Mostly winning room draw all depends on your personal priorities. Are you looking for maximum square-footage or a prize location? Do your homework, be prepared for that guy who hosed your bed to take your dream room and if you don't get housing, you can always live in the Lodge with the rest of the hamsters.

Happy Hunting,Miss Muffin Top

Dear Miss Muffin Top,

I have this miserable empty feeling in my stomach, and I'm not hungover. I tried to Web MD my symptoms, and the website said "Shark Bite." I have not been bitten by a shark, if recent memory serves. What is wrong with me?

Hurt Locker

Dear dear,

Miss Muffin Top knows of such an affliction. It is probably among the most common ailments of Dartmouth students, all of whom seem to have mastered the method of coping with the physically manifested symptoms of alcohol consumption. Unfortunately, you can eat all the Billy Bobs you want, and give yourself 12 ulcers popping Advils in your 10A and it will do nothing to cure what ails you. It sounds like you, dear one, are dealing with a mean case of the Metaphysical Hangover.

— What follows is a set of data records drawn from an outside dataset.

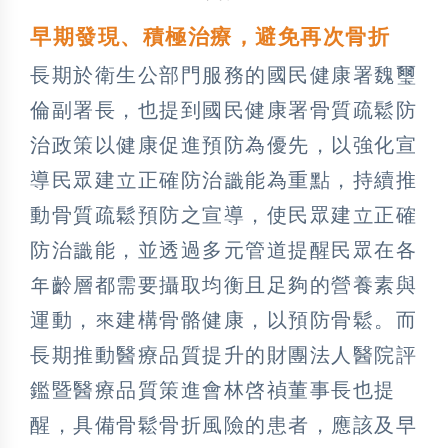
早期發現、積極治療，避免再次骨折
長期於衛生公部門服務的國民健康署魏璽
倫副署長，也提到國民健康署骨質疏鬆防
治政策以健康促進預防為優先，以強化宣
導民眾建立正確防治識能為重點，持續推
動骨質疏鬆預防之宣導，使民眾建立正確
防治識能，並透過多元管道提醒民眾在各
年齡層都需要攝取均衡且足夠的營養素與
運動，來建構骨骼健康，以預防骨鬆。而
長期推動醫療品質提升的財團法人醫院評
鑑暨醫療品質策進會林啓禎董事長也提
醒，具備骨鬆骨折風險的患者，應該及早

Miss Muffin Top happened upon this diagnosis during her sophomore Summer, when she was forced to consult the experts about her baffling symptoms of deep shame, self-loathing and inexplicable melancholy. Who were these experts, you ask? Why Kingsley Amis, the inscrutable author of the one book every Dartmouth student should own: Everyday Drinking. If you don't have it, run out and buy it immediately. Amis has all kinds of useful tips for confronting the "psychological, moral, emotional and spiritual" aspects of your advanced, hungover state.

Among his most relevant suggestions are to "devote at least a good part of the day to yourself and your condition." In the context of Dartmouth life, this is what Thursdays and Sundays are for. When you wake up feeling ill about your utter lack of accomplishments and sick over your willing participation in the Greek system, recognize these emotions for what they are: symptoms of your metaphysical hangover. You are not an unworthy Dartmouth student, or even an unworthy human being. Amis suggests that you avoid activities that expose you to the superior achievements of humanity: things like listening to Mozart and reading passages of Paradise Lost.

Translated into the language of Dartmouth, this means that under no circumstances are you to enter the library, where people are writing papers, or the back section of Food Court, where people are doing civilized things like eating meals and talking to each other. Food Court is the worst.

Instead, Miss Muffin Top has found that darkness of her room and the comfort of vending-machine Cheez-its is enough to snap her out of whatever hungover, self-loathing funk she is in. She would encourage you not to despair. Diagnosis is the first step to recovery. And trust the Muffin: her MH about graduation is worse than anything you've got.